According to Sanjay Garg, President of North Indian Textiles Mills Association (NITMA), “the players in the sector jumped into action towards obtaining raw material once the lockdown restrictions ended. During this period, there was robust demand for cotton yarn which no one had anticipated.”

Meanwhile, a SIMA member and Tirunelveli-based mill owner Maninarayan Velayutham wonders, ‘what the future will be like going forward, in the backdrop of sharp spurt in cotton yarn rates.

SIMA Chairman, Ashwin Chandran, however, believes that there’s no need to panic in case of procuring cotton yarn at the moment, as rise in yarn output in next 2-3 months is expected to stabilise the prices.

He adds that units of several cotton textiles have resumed operations along with various spinning mills that were shuttered during lockdown. This will ensure uninterrupted availability of cotton yarn, cooling off heated prices for a while.
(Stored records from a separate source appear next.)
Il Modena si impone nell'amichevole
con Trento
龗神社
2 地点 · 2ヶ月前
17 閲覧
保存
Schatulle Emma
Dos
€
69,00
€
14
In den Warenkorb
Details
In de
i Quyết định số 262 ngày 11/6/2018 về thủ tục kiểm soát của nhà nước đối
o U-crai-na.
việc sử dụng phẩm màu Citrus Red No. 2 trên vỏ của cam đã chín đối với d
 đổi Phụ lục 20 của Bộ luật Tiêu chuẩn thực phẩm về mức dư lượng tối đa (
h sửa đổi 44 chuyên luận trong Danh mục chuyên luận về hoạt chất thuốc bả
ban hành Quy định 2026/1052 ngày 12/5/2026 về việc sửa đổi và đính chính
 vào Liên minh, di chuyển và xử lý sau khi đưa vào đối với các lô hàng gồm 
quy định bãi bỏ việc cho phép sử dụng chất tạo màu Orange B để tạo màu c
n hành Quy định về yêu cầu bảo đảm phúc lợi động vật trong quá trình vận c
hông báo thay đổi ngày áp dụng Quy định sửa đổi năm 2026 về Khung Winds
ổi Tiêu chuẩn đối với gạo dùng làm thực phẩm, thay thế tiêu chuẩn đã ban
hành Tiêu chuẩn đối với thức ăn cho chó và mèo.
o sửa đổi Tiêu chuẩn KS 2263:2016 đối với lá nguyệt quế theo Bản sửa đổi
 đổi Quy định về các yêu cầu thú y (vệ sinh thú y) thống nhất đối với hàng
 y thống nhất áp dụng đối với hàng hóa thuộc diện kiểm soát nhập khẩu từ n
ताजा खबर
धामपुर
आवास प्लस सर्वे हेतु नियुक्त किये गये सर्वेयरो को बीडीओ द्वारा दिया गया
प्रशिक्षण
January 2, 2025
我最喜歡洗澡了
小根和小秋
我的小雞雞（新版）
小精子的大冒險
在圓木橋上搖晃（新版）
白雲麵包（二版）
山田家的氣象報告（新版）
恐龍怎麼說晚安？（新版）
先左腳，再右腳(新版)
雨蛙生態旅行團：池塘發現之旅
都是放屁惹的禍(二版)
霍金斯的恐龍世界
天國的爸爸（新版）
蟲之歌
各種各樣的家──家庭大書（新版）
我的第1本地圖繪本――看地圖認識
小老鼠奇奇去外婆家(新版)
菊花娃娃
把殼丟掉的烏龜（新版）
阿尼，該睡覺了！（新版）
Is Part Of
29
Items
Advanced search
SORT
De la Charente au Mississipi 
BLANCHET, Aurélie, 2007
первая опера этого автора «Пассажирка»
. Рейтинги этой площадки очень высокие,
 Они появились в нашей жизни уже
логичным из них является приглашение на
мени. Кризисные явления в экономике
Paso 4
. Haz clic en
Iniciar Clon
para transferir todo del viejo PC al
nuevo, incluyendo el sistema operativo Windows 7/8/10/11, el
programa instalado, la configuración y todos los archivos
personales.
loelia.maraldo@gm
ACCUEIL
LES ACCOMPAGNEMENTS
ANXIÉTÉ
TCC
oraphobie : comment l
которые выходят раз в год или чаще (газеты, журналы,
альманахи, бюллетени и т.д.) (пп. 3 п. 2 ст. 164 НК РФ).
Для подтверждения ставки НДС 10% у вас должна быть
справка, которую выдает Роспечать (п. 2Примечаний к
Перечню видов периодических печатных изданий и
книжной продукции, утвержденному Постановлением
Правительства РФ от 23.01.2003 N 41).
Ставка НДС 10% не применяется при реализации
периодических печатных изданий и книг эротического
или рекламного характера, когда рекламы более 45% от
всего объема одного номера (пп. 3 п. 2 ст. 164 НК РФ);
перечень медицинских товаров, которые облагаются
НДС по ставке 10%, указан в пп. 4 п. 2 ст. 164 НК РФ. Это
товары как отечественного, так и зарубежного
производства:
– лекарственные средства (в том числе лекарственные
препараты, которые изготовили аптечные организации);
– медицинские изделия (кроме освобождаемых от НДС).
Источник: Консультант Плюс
Mumbai-based Garment and Yarn company owner P.H Udani expects the supply-demand imbalance to smooth out with improvement in production of cotton yarn in the coming months. This will eventually help put a brake on the northward rally of yarn prices, for a while.

Even the Handloom sector has been at the receiving end of the challenges arising from exorbitantly high cotton yarn prices. Textiles sector based in Maharashtra’s Ichalkaranji have suffered severe pressure on their margins. Manufacturers, here, reveal that cotton yarn and synthetic yarn prices have surged 50-60% in the last 3-4 months. It is to be noted that the current yarn rates are even 20-30% higher than the rates in pre-Covid times. However, its product rates have risen by just 20-30%.

Having said so, mill owners along with retail store owners across the major markets agree that demand casuals and fabrics have improved in rural India. However, they observe that raising the prices of the end-products has been difficult due to cut-throat competition. Input costs continue to be on the higher side due to shortage of labour and mill-workers.

NITMA President also agrees that after the removal/ease in lockdown restrictions, a major shift in demand has been witnessed towards villages and districts. He adds that nearly 70% demand for fabric is directed towards rural India.

ICRA reports that Fabric production is also likely to revert to growth in FY2022, with improved demand from the downstream segments. "Within fabrics, cotton knitted fabrics and blended knitted fabrics are likely to perform better, given the shift being witnessed in consumer usage and preferences, in favour of casual/active/lounge wear,"

Having said so, it adds that the garment sector may continue to suffer from suppressed margins, even as spinning mills’ margins rebound to pre-Covid levels.

Although as mentioned earlier, in FY 2021-22, fabric and domestic apparel industry revenues are seen growing at the rate 30-35% and 35-40% respectively. Revenues in both the categories had declined severely in the current financial year.

Supported by export demand, even as demand from domestic downstream segments may recover at a slower pace, yarn realisations and contribution margins are expected to remain at comfortable levels in FY2022…, ICRA’s report said in its key metrics section.